Content starts

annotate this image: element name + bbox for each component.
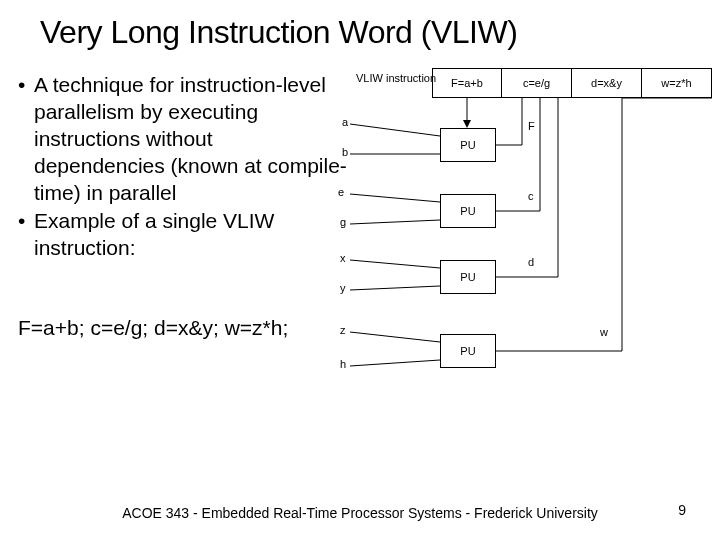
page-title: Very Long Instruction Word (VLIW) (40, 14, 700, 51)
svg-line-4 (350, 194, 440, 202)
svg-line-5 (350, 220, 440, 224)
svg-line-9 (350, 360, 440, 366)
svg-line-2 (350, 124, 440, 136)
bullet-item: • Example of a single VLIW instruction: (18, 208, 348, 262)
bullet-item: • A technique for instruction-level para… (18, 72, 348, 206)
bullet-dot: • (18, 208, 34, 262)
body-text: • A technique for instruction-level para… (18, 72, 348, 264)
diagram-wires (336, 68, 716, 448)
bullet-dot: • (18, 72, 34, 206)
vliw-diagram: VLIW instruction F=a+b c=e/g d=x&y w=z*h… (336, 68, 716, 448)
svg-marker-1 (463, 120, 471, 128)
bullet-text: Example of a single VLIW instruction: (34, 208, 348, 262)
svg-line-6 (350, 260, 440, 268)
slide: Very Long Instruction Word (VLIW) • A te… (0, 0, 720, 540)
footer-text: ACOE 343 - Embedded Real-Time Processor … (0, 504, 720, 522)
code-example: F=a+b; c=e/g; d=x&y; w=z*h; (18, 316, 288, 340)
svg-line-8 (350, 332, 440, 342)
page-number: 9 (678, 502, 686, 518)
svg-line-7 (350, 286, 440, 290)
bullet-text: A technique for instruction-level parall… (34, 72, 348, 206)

Content ends

▶ _WHAT THE EXERCISE ASKS_
Tally how many lines include "Long" in the listing above; reply with the number only.

▶ _ANSWER BOX_
2